Then you don't know much about training the Olympic lifts or power movements in general. Take a look at this graph -- http://i.imgur.com/vFP0D58.png -- from Practical Programming for Strength Training (Rippetoe, Kilgore, & Pendlay, pg. 131). "Figure 5-3. Electromyogram (EMG) and force production tracings from a high-rep set. Note that the muscle fatigues as more repetitions are completed and that motor control erodes with fatigue, as evidenced by the amplitude scatter of the EMG tracing. This effect can result from a single set, as presented here, or can be the cumulative result of repeated sets." Even by the seventh rep of a single set there's a noticable breakdown shown in the graph. Multiple high rep sets are going to show more and more issues of coordination from even the first rep, especially mixed into circuit training with other high intensity exercises like you'll find in Crossfit WODs.

1 comments

I actually own that book and have read the whole thing...most of it more than once. I'm not saying that motor control doesn't go down. I'm saying that it doesn't go down enough to make it dangerous at the lighter weights. I have been doing high and low rep Olympic lifts since 2007. The only injury I ever got was on a 1RM clean and jerk. That might have been technique related, but it's probably more related to me having a history of previous injury which happened before I ever heard about CrossFit.

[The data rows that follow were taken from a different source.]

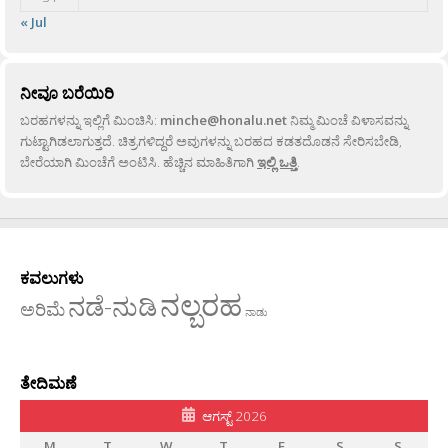
« Jul
ನೀವೂ ಬರೆಯಿರಿ
ಬರಹಗಳನ್ನು ಇಲ್ಲಿಗೆ ಮಿಂಚಿಸಿ:
minche@honalu.net
ನಿಮ್ಮ ಮಿಂಚೆ ವಿಳಾಸವನ್ನು
ಗುಟ್ಟಾಗಿಡಲಾಗುತ್ತದೆ. ಚಿತ್ರಗಳಿದ್ದರೆ ಅವುಗಳನ್ನು ಬರಹದ ಕಡತದೊಡನೆ ಸೇರಿಸಬೇಡಿ,
ಬೇರೆಯಾಗಿ ಮಿಂಚೆಗೆ ಅಂಟಿಸಿ. ಹೆಚ್ಚಿನ ಮಾಹಿತಿಗಾಗಿ
ಇಲ್ಲಿ ಒತ್ತಿ
.
ಕವಲುಗಳು
ನಲ್ಬರಹ
ನಡೆ-ನುಡಿ
ಅರಿಮೆ
ನಾಡು
ತೇದಿಮಣೆ
ಆಗಸ್ಟ್ 2026
M
T
W
T
F
S
S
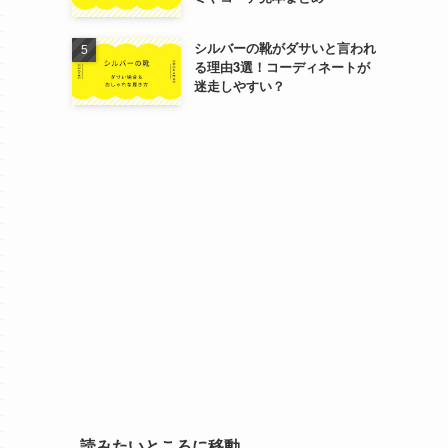
シルバーの靴がダサいと言われ
る理由3選！コーディネートが
迷走しやすい？
読みたいところに移動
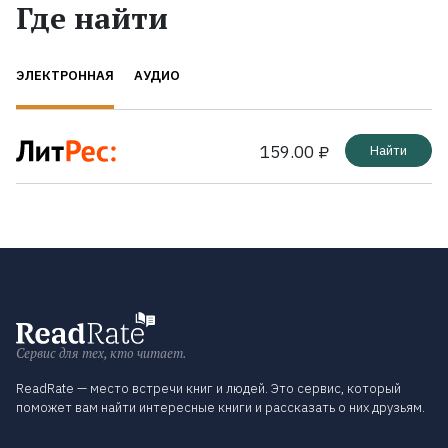
Где найти
ЭЛЕКТРОННАЯ
АУДИО
159.00 ₽
Найти
Сервис для тех, кто читает.
ReadRate — место встречи книг и людей. Это сервис, который
поможет вам найти интересные книги и рассказать о них друзьям.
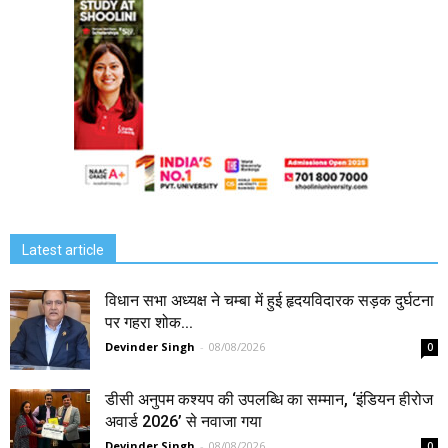
Latest article
विधान सभा अध्यक्ष ने चम्बा में हुई हृदयविदारक सड़क दुर्घटना
पर गहरा शोक...
Devinder Singh
-
08/08/2026
0
डीसी अनुपम कश्यप की उपलब्धि का सम्मान, ‘इंडियन हीरोज
अवार्ड 2026’ से नवाजा गया
Devinder Singh
-
08/08/2026
0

For the love of God please stop with the anecdotal evidence.
I don't see you busting out any peer-reviewed studies to support your claim. If you don't have that, then it's your word against mine. The fact that most of the people who have done these movements do them in low reps and really high weight doesn't prove your point either. I have actually done the movements under question in both rep schemes, and it doesn't sound like you have.